Saturday, September 10, 2011

10 SEPTEMBER

Malolos Republic
1898 -The capital of the fledgling Philippine Republic moves from Bacoor, Cavite to Malolos, Bulacan five  months before the outbreak of the Filipino-American War (1899-1914) and a month after the  infamous Mock Battle of Manila  made it crystal clear to President Emilio Aguinaldo y Famy that his American "allies" had intended to steal and not honor Philippine Independence; that same day,  Gen. Pantaleon Garcia is provoked by American  forces reconnoitering the vicinity of Sampalok, as Aguinaldo receives a letter from Howard Bray informing him that that Gen. Merritt of the (emerging) imperialist Bald Eagle nation has supposedly intimated to him that the Filipino Revolutionary Government should occupy Visayas and Mindanao.

____ - Spanish troops under 2nd Lt. Antonio Carpio in  Aritao, Nueva Vizcaya surrender to the Filipino forces under Major Delfin Esquibel despite the Peace Protocol and the infamous Mock Battle of Manila  concluded nearly a month earlier when the Americans falsely made it appear that they were the ones that overcame--instead of the Filipino revolutionaries--the defenders of the Spanish seat of colonial power in the Philippines; the development came even as the imperialist Americans continue to move towards the occupation of the Philippines after conning Gen. Emilio Aguinaldo y Famy into militarily cooperating to fight colonial Spain, with several Bald Eagle diplomats and military officers making verbal promises of honoring Philippine Independence.
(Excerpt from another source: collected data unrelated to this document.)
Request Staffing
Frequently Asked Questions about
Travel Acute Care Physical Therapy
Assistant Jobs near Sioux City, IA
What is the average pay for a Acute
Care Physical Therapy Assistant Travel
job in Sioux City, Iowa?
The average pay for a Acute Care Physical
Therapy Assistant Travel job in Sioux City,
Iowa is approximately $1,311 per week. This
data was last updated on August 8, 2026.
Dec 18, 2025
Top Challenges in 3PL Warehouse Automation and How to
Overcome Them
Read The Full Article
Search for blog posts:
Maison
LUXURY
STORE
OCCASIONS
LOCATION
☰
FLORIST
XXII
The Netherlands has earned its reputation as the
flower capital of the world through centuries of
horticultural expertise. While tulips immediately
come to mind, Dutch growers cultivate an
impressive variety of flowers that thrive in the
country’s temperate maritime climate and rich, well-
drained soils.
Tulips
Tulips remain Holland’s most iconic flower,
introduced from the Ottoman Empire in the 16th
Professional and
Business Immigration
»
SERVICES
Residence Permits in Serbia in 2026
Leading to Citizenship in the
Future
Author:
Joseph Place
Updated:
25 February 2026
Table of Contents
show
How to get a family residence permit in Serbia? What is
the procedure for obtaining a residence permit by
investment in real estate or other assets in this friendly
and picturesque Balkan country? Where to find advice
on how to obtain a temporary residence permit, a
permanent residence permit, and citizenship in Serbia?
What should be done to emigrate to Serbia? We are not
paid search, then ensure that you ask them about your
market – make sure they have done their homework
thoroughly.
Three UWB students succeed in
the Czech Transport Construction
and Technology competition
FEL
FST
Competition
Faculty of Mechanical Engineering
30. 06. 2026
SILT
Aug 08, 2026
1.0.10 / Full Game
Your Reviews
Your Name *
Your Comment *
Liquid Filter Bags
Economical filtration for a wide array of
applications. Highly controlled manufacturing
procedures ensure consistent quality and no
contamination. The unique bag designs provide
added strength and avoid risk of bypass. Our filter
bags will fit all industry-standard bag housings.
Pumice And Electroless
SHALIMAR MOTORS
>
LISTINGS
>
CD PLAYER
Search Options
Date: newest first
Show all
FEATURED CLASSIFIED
1861 - Colonial Spain issues a Royal Decree ordering  Filipino priests to relinquish their parishes to the  Recollect friars; the decree will lead to Filipinos'  discontent over racial discrimination in the clergy,  eventually resulting to the secularization movement  initially began by Spanish-Filipino Fr. Pedro S. Pelaez
(1812-1863), which was thereafter met by oppressive crackdowns by  the Spanish friars/authorities.
 

1967 - Fidel A. Reyes, Filipino journalist who authored the scathing El Renacimiento editorial  "Aves de Rapina" attacking the colonial American Interior Secretary, dies at the old age of 89;  appearing in the October 30, 1908 editorial of the anti-American daily, El Renacimiento, "Aves de  Rapina" criticized Dean C. Worcester for having "the characteristics of the vulture, the owl, and the vampire," referring to his alleged use of public money to finance his prospecting of gold in the Benguet  mountains for personal profit.